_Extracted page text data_
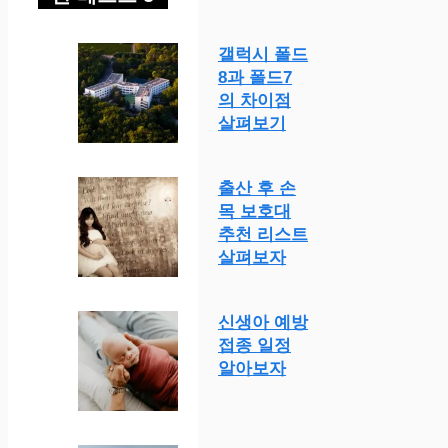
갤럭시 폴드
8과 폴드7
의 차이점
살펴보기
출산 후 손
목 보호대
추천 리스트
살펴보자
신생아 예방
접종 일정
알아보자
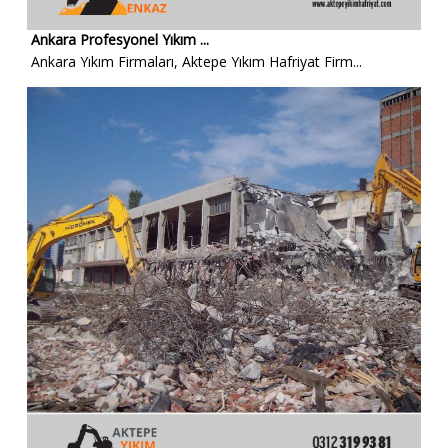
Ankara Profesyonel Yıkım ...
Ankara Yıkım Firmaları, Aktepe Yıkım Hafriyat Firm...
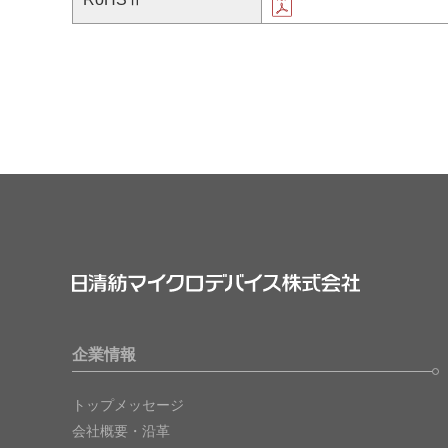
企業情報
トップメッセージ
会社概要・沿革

...

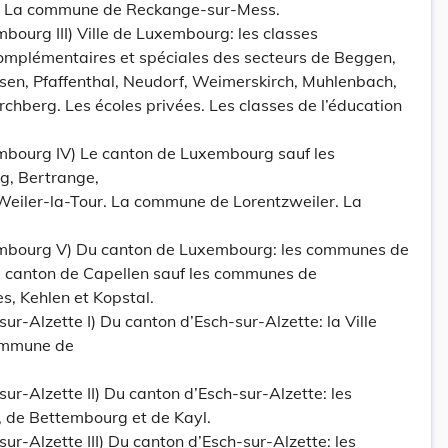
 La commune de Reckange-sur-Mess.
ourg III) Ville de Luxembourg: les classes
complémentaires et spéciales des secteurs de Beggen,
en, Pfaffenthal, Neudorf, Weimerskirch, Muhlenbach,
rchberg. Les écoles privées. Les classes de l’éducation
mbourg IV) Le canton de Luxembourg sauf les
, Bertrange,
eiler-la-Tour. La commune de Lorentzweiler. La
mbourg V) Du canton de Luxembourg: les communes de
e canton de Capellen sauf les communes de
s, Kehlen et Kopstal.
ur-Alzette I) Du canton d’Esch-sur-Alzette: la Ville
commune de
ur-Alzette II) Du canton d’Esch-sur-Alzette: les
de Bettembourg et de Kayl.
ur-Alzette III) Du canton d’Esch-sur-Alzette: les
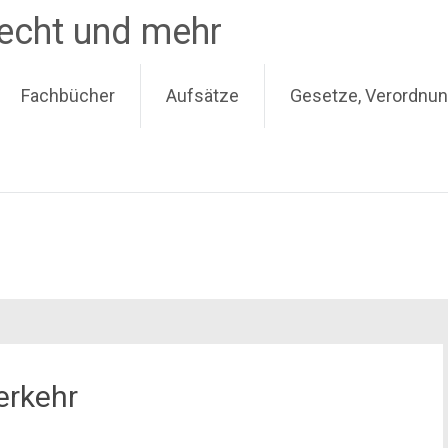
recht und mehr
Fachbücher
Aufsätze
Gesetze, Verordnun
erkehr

_EXERCISE DETAILS_
Find the word "Luxembourg" in the data and copy out each line where it turns up.

_WRITTEN SOLUTION_
ourg III) Ville de Luxembourg: les classes
mbourg IV) Le canton de Luxembourg sauf les
mbourg V) Du canton de Luxembourg: les communes de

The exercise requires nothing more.